Tested with opencv benchmark, and observed some test cases
could reduce about 0.8% of the totall instructions.
Signed-off-by: Zhigang Gong <zhigang.gong at intel.com>
---
backend/src/backend/gen_reg_allocation.cpp | 83 ++++++++++++++++++++++++++----
1 file changed, 73 insertions(+), 10 deletions(-)

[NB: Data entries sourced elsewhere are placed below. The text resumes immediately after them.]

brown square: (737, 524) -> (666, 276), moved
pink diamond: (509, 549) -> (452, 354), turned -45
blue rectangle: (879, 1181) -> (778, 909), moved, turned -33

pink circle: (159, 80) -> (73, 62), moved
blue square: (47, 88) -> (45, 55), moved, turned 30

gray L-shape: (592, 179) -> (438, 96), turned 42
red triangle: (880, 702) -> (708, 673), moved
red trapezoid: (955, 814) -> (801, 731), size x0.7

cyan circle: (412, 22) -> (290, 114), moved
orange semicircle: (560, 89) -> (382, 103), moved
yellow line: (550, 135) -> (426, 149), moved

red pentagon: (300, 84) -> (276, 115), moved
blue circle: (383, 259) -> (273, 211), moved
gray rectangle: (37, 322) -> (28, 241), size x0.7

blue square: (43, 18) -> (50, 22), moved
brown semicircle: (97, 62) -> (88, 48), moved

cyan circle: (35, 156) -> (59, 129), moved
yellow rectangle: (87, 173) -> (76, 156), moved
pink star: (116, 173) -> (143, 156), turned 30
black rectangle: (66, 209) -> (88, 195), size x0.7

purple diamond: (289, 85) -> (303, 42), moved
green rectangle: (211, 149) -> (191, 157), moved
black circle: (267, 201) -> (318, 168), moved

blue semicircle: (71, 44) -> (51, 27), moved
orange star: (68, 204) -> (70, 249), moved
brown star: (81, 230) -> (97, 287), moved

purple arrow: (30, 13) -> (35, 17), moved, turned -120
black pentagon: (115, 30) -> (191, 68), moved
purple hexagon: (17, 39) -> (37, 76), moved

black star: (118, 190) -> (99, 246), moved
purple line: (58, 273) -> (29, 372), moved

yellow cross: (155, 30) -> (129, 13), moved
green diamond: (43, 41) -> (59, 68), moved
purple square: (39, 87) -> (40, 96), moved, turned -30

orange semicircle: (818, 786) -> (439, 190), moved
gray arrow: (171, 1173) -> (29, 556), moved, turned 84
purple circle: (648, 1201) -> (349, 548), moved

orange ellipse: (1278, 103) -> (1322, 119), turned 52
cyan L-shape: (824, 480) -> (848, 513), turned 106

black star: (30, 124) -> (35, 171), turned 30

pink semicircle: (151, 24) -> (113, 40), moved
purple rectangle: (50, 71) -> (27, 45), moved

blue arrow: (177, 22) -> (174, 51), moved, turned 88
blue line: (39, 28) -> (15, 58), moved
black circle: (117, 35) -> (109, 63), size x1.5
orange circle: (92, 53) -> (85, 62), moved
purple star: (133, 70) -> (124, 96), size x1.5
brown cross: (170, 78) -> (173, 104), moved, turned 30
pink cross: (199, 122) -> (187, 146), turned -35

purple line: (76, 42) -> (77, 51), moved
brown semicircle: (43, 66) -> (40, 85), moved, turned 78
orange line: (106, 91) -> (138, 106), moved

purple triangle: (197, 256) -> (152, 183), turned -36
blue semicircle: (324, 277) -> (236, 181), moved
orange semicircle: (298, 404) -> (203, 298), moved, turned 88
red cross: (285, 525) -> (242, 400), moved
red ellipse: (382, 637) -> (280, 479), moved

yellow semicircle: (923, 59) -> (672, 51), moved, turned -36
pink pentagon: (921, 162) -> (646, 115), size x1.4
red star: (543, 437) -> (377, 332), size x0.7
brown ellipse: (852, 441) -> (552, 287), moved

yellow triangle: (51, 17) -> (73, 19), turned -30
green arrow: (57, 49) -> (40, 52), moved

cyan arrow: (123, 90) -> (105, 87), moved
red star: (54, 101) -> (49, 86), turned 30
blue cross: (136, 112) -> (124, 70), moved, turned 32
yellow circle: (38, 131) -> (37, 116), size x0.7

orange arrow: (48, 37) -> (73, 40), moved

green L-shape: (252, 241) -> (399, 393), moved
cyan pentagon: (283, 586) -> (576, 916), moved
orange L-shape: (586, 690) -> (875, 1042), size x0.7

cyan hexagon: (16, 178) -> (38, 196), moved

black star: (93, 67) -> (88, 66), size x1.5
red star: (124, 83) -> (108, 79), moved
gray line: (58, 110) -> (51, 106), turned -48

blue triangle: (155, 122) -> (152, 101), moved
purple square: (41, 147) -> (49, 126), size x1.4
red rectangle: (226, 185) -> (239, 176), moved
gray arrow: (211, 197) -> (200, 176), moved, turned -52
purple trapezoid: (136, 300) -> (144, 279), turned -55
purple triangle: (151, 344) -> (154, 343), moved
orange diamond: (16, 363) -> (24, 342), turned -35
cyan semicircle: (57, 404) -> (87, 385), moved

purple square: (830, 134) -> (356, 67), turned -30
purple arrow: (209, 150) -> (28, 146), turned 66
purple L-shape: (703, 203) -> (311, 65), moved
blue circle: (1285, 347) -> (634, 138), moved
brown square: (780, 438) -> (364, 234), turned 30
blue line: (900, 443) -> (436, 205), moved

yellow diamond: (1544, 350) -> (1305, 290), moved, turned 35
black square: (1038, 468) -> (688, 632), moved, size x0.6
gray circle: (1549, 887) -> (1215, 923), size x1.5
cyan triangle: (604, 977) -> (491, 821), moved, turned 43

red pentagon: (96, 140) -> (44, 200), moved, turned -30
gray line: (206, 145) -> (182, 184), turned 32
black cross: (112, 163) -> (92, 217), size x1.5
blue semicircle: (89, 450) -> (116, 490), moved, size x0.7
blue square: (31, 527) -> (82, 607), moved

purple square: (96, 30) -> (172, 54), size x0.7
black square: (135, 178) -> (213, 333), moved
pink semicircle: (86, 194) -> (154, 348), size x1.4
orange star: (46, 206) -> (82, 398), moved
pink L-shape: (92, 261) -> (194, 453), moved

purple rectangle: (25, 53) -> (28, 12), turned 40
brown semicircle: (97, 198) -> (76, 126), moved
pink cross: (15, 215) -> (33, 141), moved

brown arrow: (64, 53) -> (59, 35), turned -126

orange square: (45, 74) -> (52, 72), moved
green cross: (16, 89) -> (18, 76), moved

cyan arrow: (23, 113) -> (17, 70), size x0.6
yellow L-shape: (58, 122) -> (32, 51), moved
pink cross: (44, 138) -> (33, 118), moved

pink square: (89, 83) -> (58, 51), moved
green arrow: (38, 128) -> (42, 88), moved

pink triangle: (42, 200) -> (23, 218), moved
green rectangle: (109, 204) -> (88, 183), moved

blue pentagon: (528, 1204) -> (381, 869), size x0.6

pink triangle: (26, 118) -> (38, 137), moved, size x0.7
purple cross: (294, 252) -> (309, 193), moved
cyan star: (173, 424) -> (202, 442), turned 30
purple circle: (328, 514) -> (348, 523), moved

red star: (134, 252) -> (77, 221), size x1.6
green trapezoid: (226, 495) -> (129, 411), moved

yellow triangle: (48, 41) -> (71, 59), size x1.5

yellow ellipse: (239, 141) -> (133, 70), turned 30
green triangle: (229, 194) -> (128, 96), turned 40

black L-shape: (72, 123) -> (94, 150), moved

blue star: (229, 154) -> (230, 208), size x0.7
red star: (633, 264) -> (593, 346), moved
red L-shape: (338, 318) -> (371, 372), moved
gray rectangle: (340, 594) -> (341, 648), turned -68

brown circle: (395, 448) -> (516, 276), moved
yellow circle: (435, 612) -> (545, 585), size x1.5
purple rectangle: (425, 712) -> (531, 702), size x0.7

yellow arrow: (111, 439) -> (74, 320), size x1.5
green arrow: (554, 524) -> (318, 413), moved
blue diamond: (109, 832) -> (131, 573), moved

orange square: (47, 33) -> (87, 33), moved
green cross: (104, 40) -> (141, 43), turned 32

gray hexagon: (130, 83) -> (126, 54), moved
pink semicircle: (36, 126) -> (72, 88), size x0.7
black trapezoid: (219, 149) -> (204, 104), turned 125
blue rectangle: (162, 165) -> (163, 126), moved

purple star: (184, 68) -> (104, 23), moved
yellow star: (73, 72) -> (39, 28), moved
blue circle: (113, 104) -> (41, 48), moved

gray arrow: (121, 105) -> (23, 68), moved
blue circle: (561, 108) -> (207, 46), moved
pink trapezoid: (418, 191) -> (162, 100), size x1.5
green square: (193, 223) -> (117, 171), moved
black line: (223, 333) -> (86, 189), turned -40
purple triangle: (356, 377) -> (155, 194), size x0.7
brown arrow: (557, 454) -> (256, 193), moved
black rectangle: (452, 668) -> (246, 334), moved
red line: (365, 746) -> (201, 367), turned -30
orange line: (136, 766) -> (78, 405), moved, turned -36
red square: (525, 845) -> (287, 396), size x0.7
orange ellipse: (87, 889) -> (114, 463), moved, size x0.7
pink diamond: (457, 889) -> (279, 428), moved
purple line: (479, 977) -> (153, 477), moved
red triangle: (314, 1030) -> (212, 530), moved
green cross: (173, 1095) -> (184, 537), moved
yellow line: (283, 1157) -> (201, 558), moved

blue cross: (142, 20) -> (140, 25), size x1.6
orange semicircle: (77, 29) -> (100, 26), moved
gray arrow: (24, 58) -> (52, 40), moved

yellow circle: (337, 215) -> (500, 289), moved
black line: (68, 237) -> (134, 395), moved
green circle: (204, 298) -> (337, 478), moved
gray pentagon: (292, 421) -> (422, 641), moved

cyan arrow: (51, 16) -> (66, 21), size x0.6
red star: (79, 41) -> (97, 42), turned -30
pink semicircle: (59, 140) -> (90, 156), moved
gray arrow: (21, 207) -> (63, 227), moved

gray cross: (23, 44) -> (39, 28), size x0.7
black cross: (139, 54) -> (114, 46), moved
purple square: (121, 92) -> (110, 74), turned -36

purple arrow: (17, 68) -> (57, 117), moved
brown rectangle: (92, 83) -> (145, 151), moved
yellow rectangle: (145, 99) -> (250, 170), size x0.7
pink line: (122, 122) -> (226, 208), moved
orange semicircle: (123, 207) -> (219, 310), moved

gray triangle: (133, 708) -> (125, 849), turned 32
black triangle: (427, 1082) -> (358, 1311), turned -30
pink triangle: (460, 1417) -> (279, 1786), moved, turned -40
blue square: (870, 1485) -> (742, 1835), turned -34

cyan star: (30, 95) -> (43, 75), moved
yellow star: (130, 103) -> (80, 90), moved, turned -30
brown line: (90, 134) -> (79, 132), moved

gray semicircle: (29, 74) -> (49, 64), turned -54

diff --git a/backend/src/backend/gen_reg_allocation.cpp b/backend/src/backend/gen_reg_allocation.cpp
index a57edb3..9facfca 100644
--- a/backend/src/backend/gen_reg_allocation.cpp
+++ b/backend/src/backend/gen_reg_allocation.cpp
@@ -143,7 +143,7 @@ namespace gbe
/*! Allocate the given interval. Return true if success */
bool createGenReg(const GenRegInterval &interval);
/*! Indicate if the registers are already allocated in vectors */
- bool isAllocated(const SelectionVector *vector) const;
+ bool isAllocated(const SelectionVector *vector);
/*! Reallocate registers if needed to make the registers in the vector
* contigous in memory
*/
@@ -156,6 +156,8 @@ namespace gbe
map<uint32_t, ir::Register> offsetReg;
/*! Provides the position of each register in a vector */
map<ir::Register, VectorLocation> vectorMap;
+ /*! a vector element register map to another vector's element register, share the same physical register.*/
+ map<ir::Register, ir::Register> proxyRegMap;
/*! All vectors used in the selection */
vector<SelectionVector*> vectors;
/*! The set of booleans that will go to GRF (cannot be kept into flags) */
@@ -262,11 +264,18 @@ namespace gbe
return true;
}
- bool GenRegAllocator::Opaque::isAllocated(const SelectionVector *vector) const {
+ bool GenRegAllocator::Opaque::isAllocated(const SelectionVector *vector) {
const ir::Register first = vector->reg[0].reg();
const auto it = vectorMap.find(first);
// If the first register is not allocated we are done
+ // FIXME, even if first register is not allocated, we still have some chance to
+ // reuse a previous allocated vector.
+ //
+ // {%10, %12, %13, %14} allocated vector
+ // {%22, %12, %13, %14} current vector.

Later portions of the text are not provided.